Dans le vocabulaire taurin et le sabir des aficionados, les deux termes qui viennent souvent imager la conversation sont : suerte et querencia.

La querencia au-delà du célèbre club taurin parisien éponyme d’essence torista que nous saluons au passage, exprime un ensemble de situations topographiques dans l’arène prises par le toro.

Dans l’expression littéraire « querencia » nomme un endroit privilégié : «Fulano a pris querencia dans le bar El Colòn ». Un attrait une prédilection.

Mais il existe une autre définition : tendance instinctive de certains animaux à revenir en un lieu où ils ont leurs habitudes, c’est le principe du point d’appui.

Nous connaissons tous cette stratégie, quand dans une soirée où l’on connaît peu de monde, de chercher un point d’appui soit une connaissance, soit un groupe de connaissances, soit un lieu précis : le buffet par exemple.

L’attirance vers ce point d’appui choisi se désigne par l’expression, tenir « querencia  por », suivi de la désignation du lieu : « Mengano a pris querencia dans le Midi ».
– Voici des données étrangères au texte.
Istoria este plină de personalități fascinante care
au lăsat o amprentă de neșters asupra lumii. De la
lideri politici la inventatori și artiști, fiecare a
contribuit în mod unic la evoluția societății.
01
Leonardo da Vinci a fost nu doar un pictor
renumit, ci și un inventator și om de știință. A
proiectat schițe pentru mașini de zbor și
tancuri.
Pour l’homme, souvent la première querencia est le retour vers la main de la mère !

Dans le cadre de la lidia, la connaissance des querencias est absolument capitale pour le combat, la difficulté est de les apprécier car elle change en fonction du type de la bête et du type d’arènes.

Chicuelo, le grand torero racontait qu’à Arles les arènes déterminent trois querencias naturelles, le toril, l’arrastre et l’ombre de la Tour sarrasine, ce qui devait justifier une indispensable augmentation du cachet à ses yeux.
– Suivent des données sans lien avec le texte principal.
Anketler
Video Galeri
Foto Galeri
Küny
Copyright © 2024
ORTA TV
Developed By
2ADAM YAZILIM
La théorie des terrains de Claude Popelin prend en compte les inclinaisons et les points d’appui. Les « medios » pour le toro et son inclinaison vers le centre, les « tablas » pour l’homme qui affirmera son dominio sur le toro en avançant vers le centre.

Bien sûr, en fonction des paramètres de la lidia, les terrains changent, se réduisent, augmentent, voire s’inversent, mais le toro aura «  un besoin instinctif de sentir la voie vers ce point libre de toute interception » (1). D’où l’intérêt premier des passes en rond qui font perdre les repères de querencia au toro, plus qu’un problème d’esthétique.
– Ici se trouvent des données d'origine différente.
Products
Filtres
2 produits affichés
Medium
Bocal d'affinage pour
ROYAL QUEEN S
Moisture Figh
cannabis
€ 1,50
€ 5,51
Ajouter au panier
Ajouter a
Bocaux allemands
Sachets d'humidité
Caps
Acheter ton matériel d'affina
La notion de querencia dans l’arène, situation artificielle pour l’animal va se retrouver également au campo.

Dans les tientas à campo abierto, l’animal est souvent attiré vers un point : abreuvoir, zone d’ombre, éléments géographiques, buttes, buissons.

Sans être un spécialiste en éthologie (étude du comportement animal) se pose la question : la querencia du toro n’est ‘elle pas simplement un acquis de l’enfance et sa transposition dans l’arène, une notion de territoire, plus qu’une programmation génétique.

La mise bas d’une vache se fait toujours à l’écart du troupeau, si possible avec un semblant d’abri : arbres, tousques. La mère lèche le veau, le goûte, s’imprègne de son odeur, idem pour le veau.

La première querencia étant ce périmètre olfactif qui s’agrandira avec l’âge et toujours avec la possibilité de réintégrer ce lieu protecteur sans oublier un autre sens le meuglement caractéristique à chaque veau et la réponse de la mère.

Au moment du médaillage, juste après la naissance du veau, il arrive que la mère maltraite celui-ci quelques instants car il porte une odeur inconnue (celle de l’homme).

Dans le cas des chevaux, il existe une pathologie des « poulains imprégnés », l’administration des premiers soins et l’aide à la première tétée primordiale (colostrum * ) entrainent souvent des retards à l’acquisition de la station debout voire plus tard au bout d’un an, un retard social par rapport au groupe et une méfiance accrue envers l’homme : perte de la querencia olfactive naturelle ?

Au moment du démérrage, c'est-à-dire quand on sépare entre six et huit mois le veau de la mère, la référence olfactive n’existe plus (première querencia), le veau est seul malgré le groupe. Il faudra reconstruire un autre monde, chercher un endroit plus calme, plus odoriférant, un lieu de sécurité comme avec votre mère, là où vous savez que vous pouvez revenir et gare à celui qui s’interposera entre ce point et vous.

Un peu plus tard, en changeant de clos, de champ avec six ou huit compagnons, le dépaysement déterminera de nouveaux lieux, prés de l’abreuvoir ou d’un pilier que vous pourrez d’ailleurs partager avec un autre (situation dans les corrales).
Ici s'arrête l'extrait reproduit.